The names of all the dead were never discovered, but it was established that the only ones who died were the prisoners being transferred. There were no casualties among the alleged aggressors or the defenders.

Some of the prisoner victims came from Regional Unit No. 7 at Resistencia. They had been held there until 12 December, when they were taken to the police headquarters and put together with other political prisoners, then subjected to severe torture into the early hours of the 13th. The other prisoners heard the screams of the torture victims, and afterwards saw clear signs of suffering as they passed by on the way back to their cells.

In the early hours of the 13th a military unit arrived at the headquarters, claiming authorization for the transfer of a certain number of prisoners.

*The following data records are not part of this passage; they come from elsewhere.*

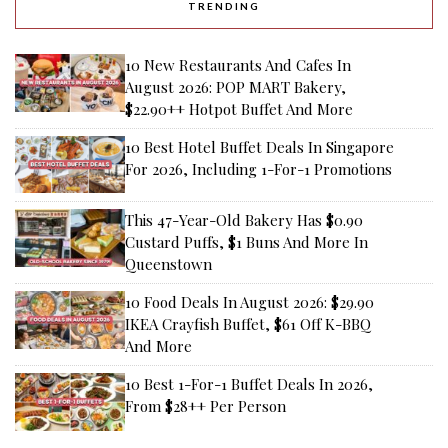
TRENDING
10 New Restaurants And Cafes In
August 2026: POP MART Bakery,
$22.90++ Hotpot Buffet And More
10 Best Hotel Buffet Deals In Singapore
For 2026, Including 1-For-1 Promotions
This 47-Year-Old Bakery Has $0.90
Custard Puffs, $1 Buns And More In
Queenstown
10 Food Deals In August 2026: $29.90
IKEA Crayfish Buffet, $61 Off K-BBQ
And More
10 Best 1-For-1 Buffet Deals In 2026,
From $28++ Per Person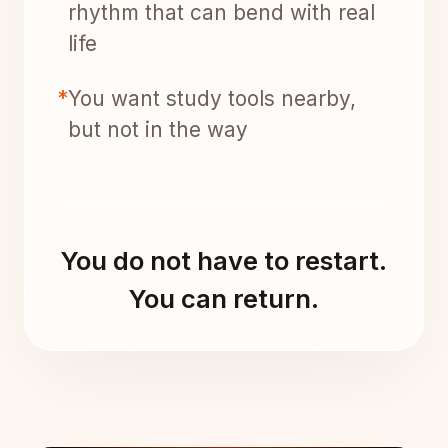
rhythm that can bend with real
life
*
You want study tools nearby,
but not in the way
You do not have to restart.
You can return.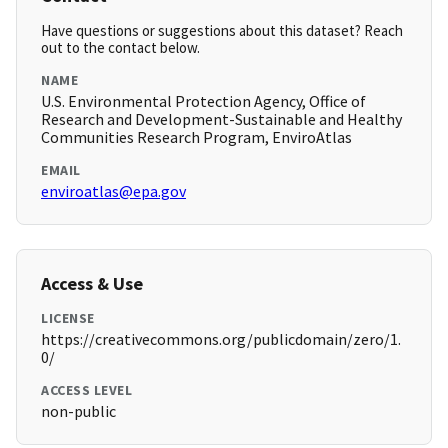
Have questions or suggestions about this dataset? Reach
out to the contact below.
NAME
U.S. Environmental Protection Agency, Office of
Research and Development-Sustainable and Healthy
Communities Research Program, EnviroAtlas
EMAIL
enviroatlas@epa.gov
Access & Use
LICENSE
https://creativecommons.org/publicdomain/zero/1.
0/
ACCESS LEVEL
non-public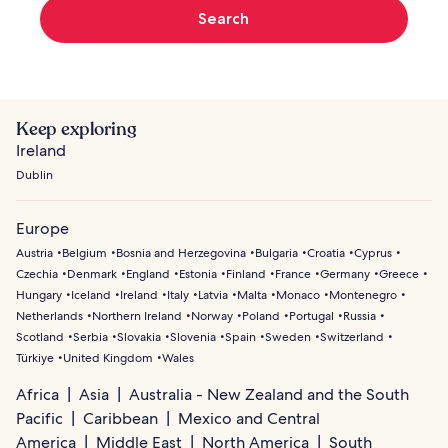
Search
Keep exploring
Ireland
Dublin
Europe
Austria
Belgium
Bosnia and Herzegovina
Bulgaria
Croatia
Cyprus
Czechia
Denmark
England
Estonia
Finland
France
Germany
Greece
Hungary
Iceland
Ireland
Italy
Latvia
Malta
Monaco
Montenegro
Netherlands
Northern Ireland
Norway
Poland
Portugal
Russia
Scotland
Serbia
Slovakia
Slovenia
Spain
Sweden
Switzerland
Türkiye
United Kingdom
Wales
Africa
Asia
Australia - New Zealand and the South
Pacific
Caribbean
Mexico and Central
America
Middle East
North America
South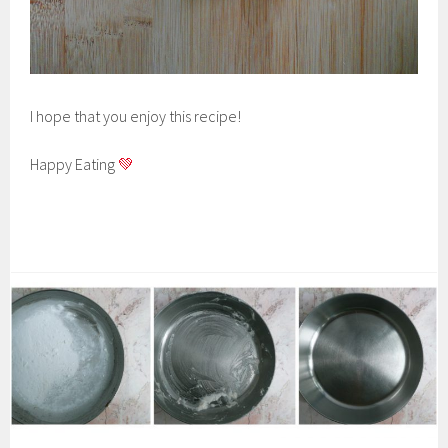
I hope that you enjoy this recipe!
Happy Eating
💚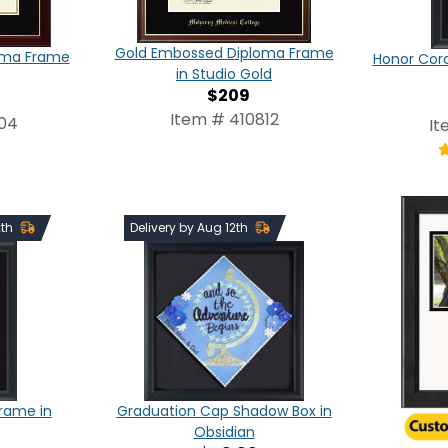
Gold Embossed Diploma Frame
oma Frame
Honor Cor
in Studio Gold
$209
Item # 410812
804
It
2th
Delivery by Aug 12th
Frame in
Graduation Cap Shadow Box in
Obsidian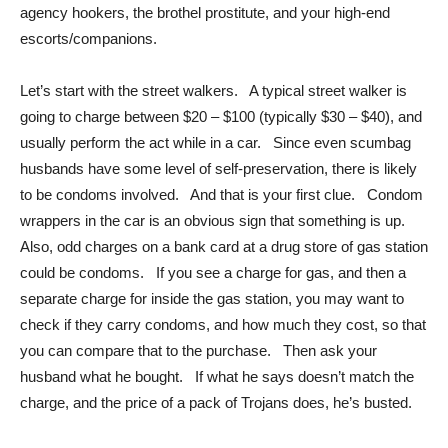
agency hookers, the brothel prostitute, and your high-end
escorts/companions.
Let’s start with the street walkers. A typical street walker is
going to charge between $20 – $100 (typically $30 – $40), and
usually perform the act while in a car. Since even scumbag
husbands have some level of self-preservation, there is likely
to be condoms involved. And that is your first clue. Condom
wrappers in the car is an obvious sign that something is up.
Also, odd charges on a bank card at a drug store of gas station
could be condoms. If you see a charge for gas, and then a
separate charge for inside the gas station, you may want to
check if they carry condoms, and how much they cost, so that
you can compare that to the purchase. Then ask your
husband what he bought. If what he says doesn’t match the
charge, and the price of a pack of Trojans does, he’s busted.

A special entry was made for their transfer in the records, and there was written proof of the order for their transfer and handover, but these are no longer available as they were later destroyed.

A couple of days after the event military authorities flew over the scene of the tragedy in an official helicopter. We were able to ascertain its route from the flight plans at Chaco Government House and Resistencia Airport.

On the morning of 13 December, the then mayor of Resistencia ordered the authorities at the municipal cemetery to dig a number of graves and that afternoon police and troops arrived. 

After clearing the buildings of people, they buried ten corpses, five of them with 'no name'. The only bodies identified were those of Manuel Parodi Ocampo, Patricio B. Tierno, Luis Alberto Díaz and Carlos Alberto Duarte, because the remains were taken to the common charnel house long before the time laid down by current municipal regulations.The corpses it was possible to exhume were completely naked.

Investigations have failed to provide answers to the following questions:

(1) How many prisoners were taken from Unit 7 jail on 12 December to be transferred to the headquarters?
(2) How many, and who, were taken to the headquarters from other places?
(3) How many, and which prisoners were taken from the headquarters in the early hours of 13 December?
(4) Who, exactly, were the victims of the Margarita Belén tragedy?

During its visit to this country the OAS Inter-American Commission on Human rights received a deposition on the death of the student Patricio Blas Tierno in this incident. After obtaining information from the Argentinian government of the time and in accordance with its own statutes, it resolved:

1. To conclude that the contents of the deposition made in September 1979 on the irregular circumstances surrounding the death of Señor Patricio Blas Tierno were true. 

2. To declare that the government of Argentina had violated right of the individual to life, liberty, safety and security of person (Article I of the American Declaration on the Rights and Duties of Man).


The depositions on this incident were presented before the Federal Court of Resistencia, Chaco.